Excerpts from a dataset
---------------
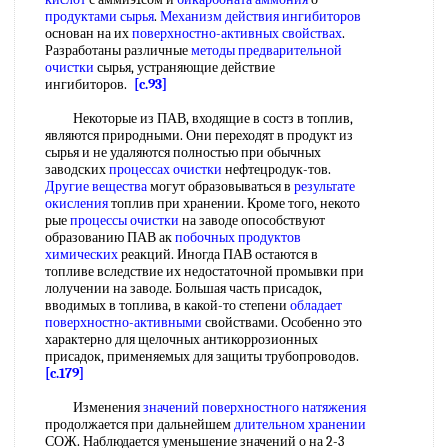
продуктами сырья
.
Механизм действия ингибиторов
основан на их
поверхностно-активных свойствах
.
Разработаны различные
методы предварительной
очистки
сырья, устраняющие действие
ингибиторов.
[c.93]
Некоторые из ПАВ, входящие в состз в топлив,
являются природными. Они переходят в продукт из
сырья и не удаляются полностью при обычных
заводских
процессах очистки
нефтецродук-тов.
Другие вещества
могут образовываться в
результате
окисления
топлив при хранении. Кроме того, некото
рые
процессы очистки
на заводе опособствуют
образованию ПАВ ак
побочных продуктов
химических
реакций. Иногда ПАВ остаются в
топливе вследствие их недостаточной промывки при
лолучении на заводе. Большая часть присадок,
вводимых в топлива, в какой-то степени
обладает
поверхностно-активными
свойствами. Особенно это
характерно для щелочных антикоррозионных
присадок, применяемых для защиты трубопроводов.
[c.179]
Изменения
значений поверхностного натяжения
продолжается при дальнейшем
длительном хранении
СОЖ. Наблюдается уменьшение значений о на 2-3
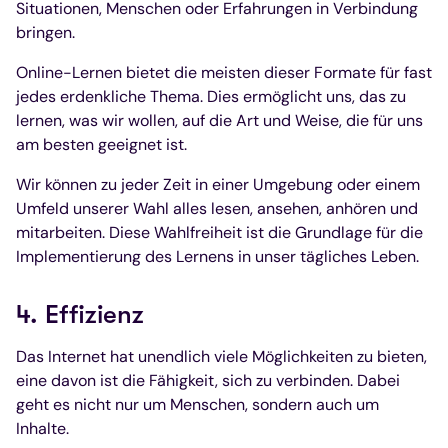
Situationen, Menschen oder Erfahrungen in Verbindung
bringen.
Online-Lernen bietet die meisten dieser Formate für fast
jedes erdenkliche Thema. Dies ermöglicht uns, das zu
lernen, was wir wollen, auf die Art und Weise, die für uns
am besten geeignet ist.
Wir können zu jeder Zeit in einer Umgebung oder einem
Umfeld unserer Wahl alles lesen, ansehen, anhören und
mitarbeiten. Diese Wahlfreiheit ist die Grundlage für die
Implementierung des Lernens in unser tägliches Leben.
4. Effizienz
Das Internet hat unendlich viele Möglichkeiten zu bieten,
eine davon ist die Fähigkeit, sich zu verbinden. Dabei
geht es nicht nur um Menschen, sondern auch um
Inhalte.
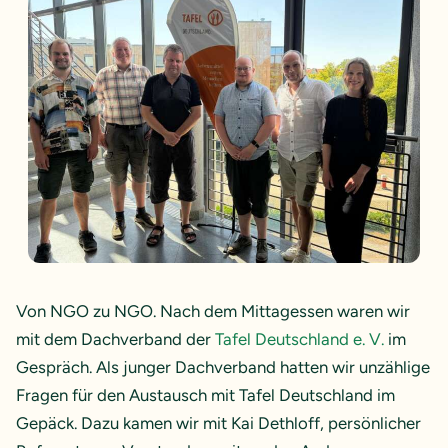
Von NGO zu NGO. Nach dem Mittagessen waren wir
mit dem Dachverband der
Tafel Deutschland e. V.
im
Gespräch. Als junger Dachverband hatten wir unzählige
Fragen für den Austausch mit Tafel Deutschland im
Gepäck. Dazu kamen wir mit Kai Dethloff, persönlicher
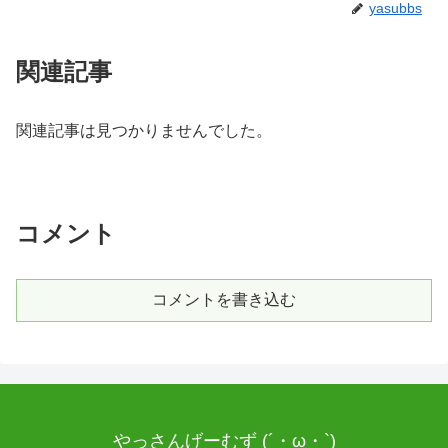
yasubbs
関連記事
関連記事は見つかりませんでした。
コメント
コメントを書き込む
やっさんげーむず (´・ω・`)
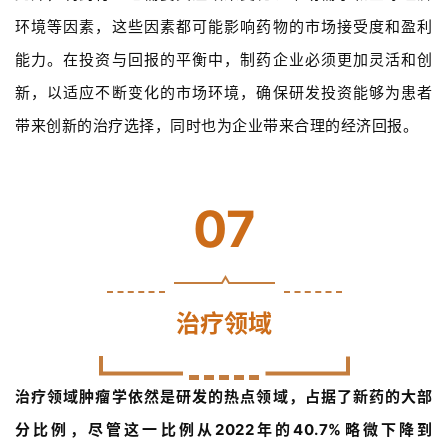
s
环境等因素，这些因素都可能影响药物的市场接受度和盈利
h
能力。在投资与回报的平衡中，制药企业必须更加灵活和创
新，以适应不断变化的市场环境，确保研发投资能够为患者
联
系
带来创新的治疗选择，同时也为企业带来合理的经济回报。
我
们
07
治疗领域
治疗领域肿瘤学依然是研发的热点领域，占据了新药的大部
分比例，尽管这一比例从2022年的40.7%略微下降到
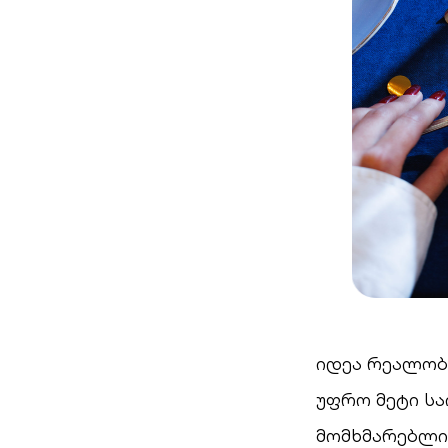
იდეა რეალობა
უფრო მეტი ს
მომხმარებლი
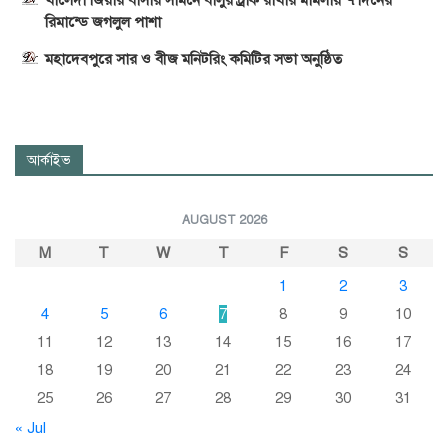
রিমান্ডে জগলুল পাশা
মহাদেবপুরে সার ও বীজ মনিটরিং কমিটির সভা অনুষ্ঠিত
আর্কাইভ
AUGUST 2026
M
T
W
T
F
S
S
1
2
3
4
5
6
7
8
9
10
11
12
13
14
15
16
17
18
19
20
21
22
23
24
25
26
27
28
29
30
31
« Jul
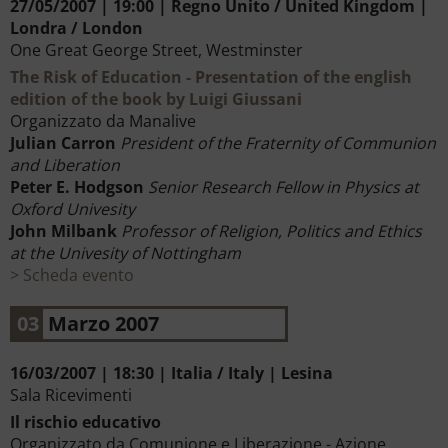
27/05/2007 | 19:00 | Regno Unito / United Kingdom |
Londra / London
One Great George Street, Westminster
The Risk of Education - Presentation of the english
edition of the book by Luigi Giussani
Organizzato da Manalive
Julian Carron
President of the Fraternity of Communion
and Liberation
Peter E. Hodgson
Senior Research Fellow in Physics at
Oxford Univesity
John Milbank
Professor of Religion, Politics and Ethics
at the Univesity of Nottingham
Scheda evento
03
Marzo 2007
16/03/2007 | 18:30 | Italia / Italy | Lesina
Sala Ricevimenti
Il rischio educativo
Organizzato da Comunione e Liberazione - Azione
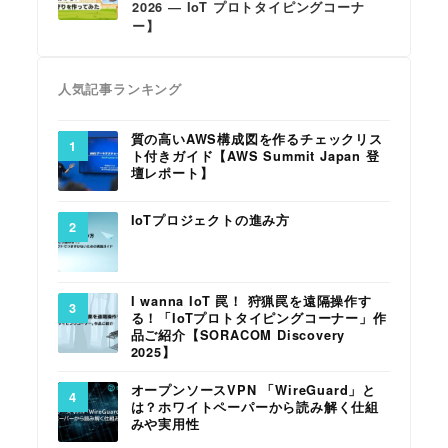
2026 ― IoT プロトタイピングコーナ
ー】
人気記事ランキング
質の高いAWS構成図を作るチェックリス
ト付きガイド【AWS Summit Japan 登
壇レポート】
IoTプロジェクトの進み方
I wanna IoT 罠！ 狩猟罠を遠隔操作す
る！「IoTプロトタイピングコーナー」作
品ご紹介【SORACOM Discovery
2025】
オープンソースVPN 「WireGuard」と
は？ホワイトペーパーから読み解く仕組
みや実用性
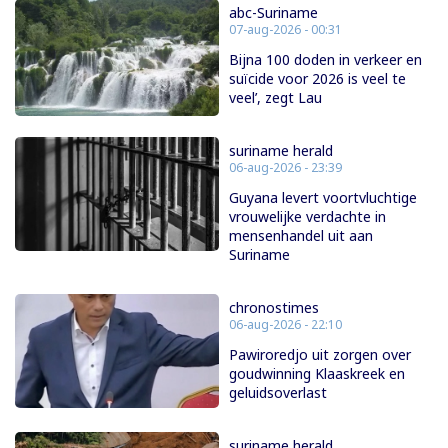
abc-Suriname
07-aug-2026 - 00:31
Bijna 100 doden in verkeer en
suïcide voor 2026 is veel te
veel’, zegt Lau
suriname herald
06-aug-2026 - 23:39
Guyana levert voortvluchtige
vrouwelijke verdachte in
mensenhandel uit aan
Suriname
chronostimes
06-aug-2026 - 22:10
Pawiroredjo uit zorgen over
goudwinning Klaaskreek en
geluidsoverlast
suriname herald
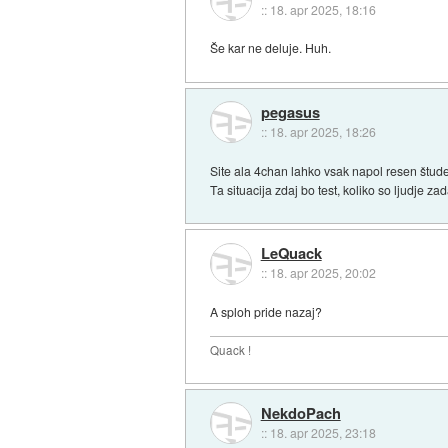
::
18. apr 2025, 18:16
Še kar ne deluje. Huh.
pegasus
::
18. apr 2025, 18:26
Site ala 4chan lahko vsak napol resen štude
Ta situacija zdaj bo test, koliko so ljudje 
LeQuack
::
18. apr 2025, 20:02
A sploh pride nazaj?
Quack !
NekdoPach
::
18. apr 2025, 23:18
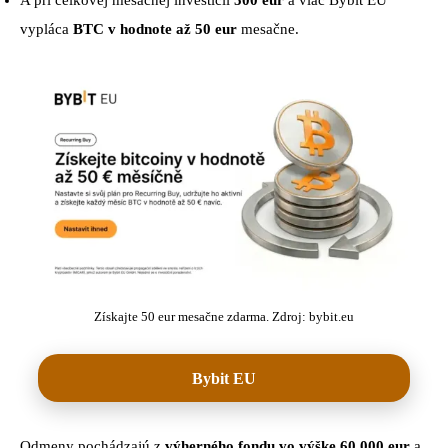
vypláca
BTC v hodnote až 50 eur
mesačne.
Získajte 50 eur mesačne zdarma. Zdroj: bybit.eu
Bybit EU
Odmeny pochádzajú z
výherného fondu vo výške 60 000 eur
a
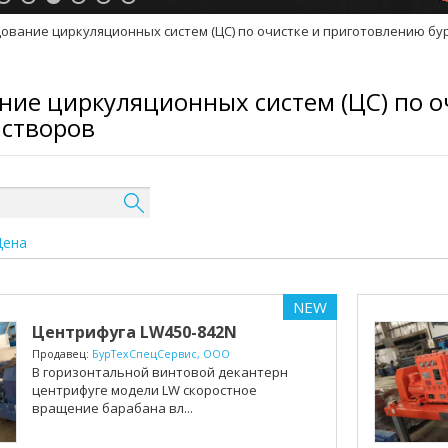
ование циркуляционных систем (ЦС) по очистке и приготовлению бур.
ние циркуляционных систем (ЦС) по о
астворов
Цена
NEW
Центрифуга LW450-842N
Продавец:
БурТехСпецСервис, ООО
В горизонтальной винтовой декантерной
центрифуге модели LW скоростное
вращение барабана вл...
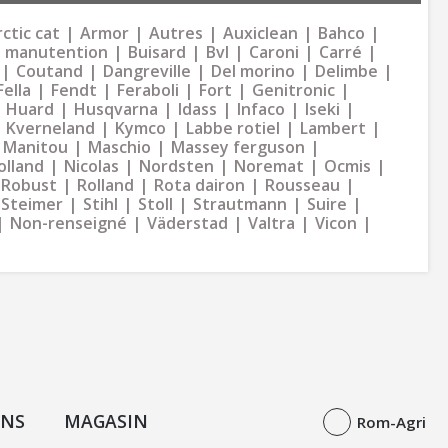
ctic cat
Armor
Autres
Auxiclean
Bahco
 manutention
Buisard
Bvl
Caroni
Carré
Coutand
Dangreville
Del morino
Delimbe
Fella
Fendt
Feraboli
Fort
Genitronic
Huard
Husqvarna
Idass
Infaco
Iseki
Kverneland
Kymco
Labbe rotiel
Lambert
Manitou
Maschio
Massey ferguson
olland
Nicolas
Nordsten
Noremat
Ocmis
Robust
Rolland
Rota dairon
Rousseau
Steimer
Stihl
Stoll
Strautmann
Suire
Non-renseigné
Väderstad
Valtra
Vicon
ONS
MAGASIN
Rom-Agri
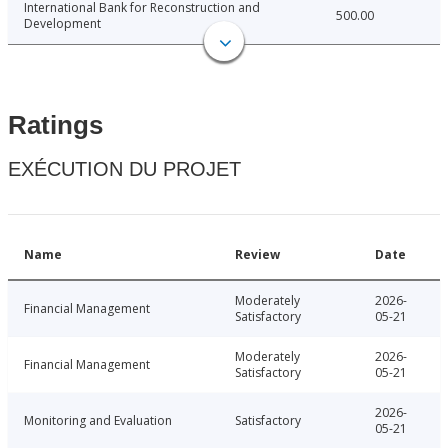
International Bank for Reconstruction and
500.00
Development
Ratings
EXÉCUTION DU PROJET
Name
Review
Date
Moderately
2026-
Financial Management
Satisfactory
05-21
Moderately
2026-
Financial Management
Satisfactory
05-21
2026-
Monitoring and Evaluation
Satisfactory
05-21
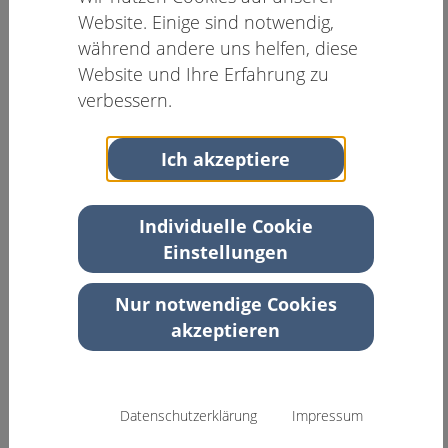
Website. Einige sind notwendig,
Bundesärztekammer
Dr. Andrea Benecke
, Präsidentin der Bundes­
während andere uns helfen, diese
Psychotherapeuten­Kammer
Website und Ihre Erfahrung zu
Prof. Dr. Eva Hoch und Prof. Dr. Falk Kiefer
,
verbessern.
Präsidentin und Präsident der DG-Sucht
Dr. Gallus Bischof
, Präsident der dgsps
Ich akzeptiere
Prof. Dr. Thomas Hillemacher und Dr.
Ekaterini Georgiadou
, Tagungspräsident und
Tagungspräsidentin
Individuelle Cookie
Einstellungen
11:00
-
11:45
R1_HS
1a
Nur notwendige Cookies
Keynote
akzeptieren
Update zu Fetalen
Alkoholspektrumstörungen
Mirjam N. Landgraf
, München
Datenschutzerklärung
Impressum
Vorsitz: Bernd Lenz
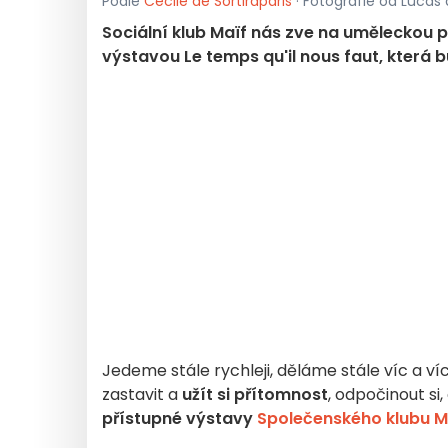
Podle
Cécile de Sortiraparis
· Fotografie od Lucas d
Sociální klub Maïf nás zve na uměleckou p
výstavou Le temps qu'il nous faut, která b
Jedeme stále rychleji, děláme stále víc a víc,
zastavit a
užít si přítomnost
, odpočinout si
přístupné výstavy
Společenského klubu M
---------------
### [Work instruction]
Every line from the data above that contains "значений" must appear in the answer.

### [Solution to this problem]
значений поверхностного натяжения
СОЖ. Наблюдается уменьшение значений о на 2-3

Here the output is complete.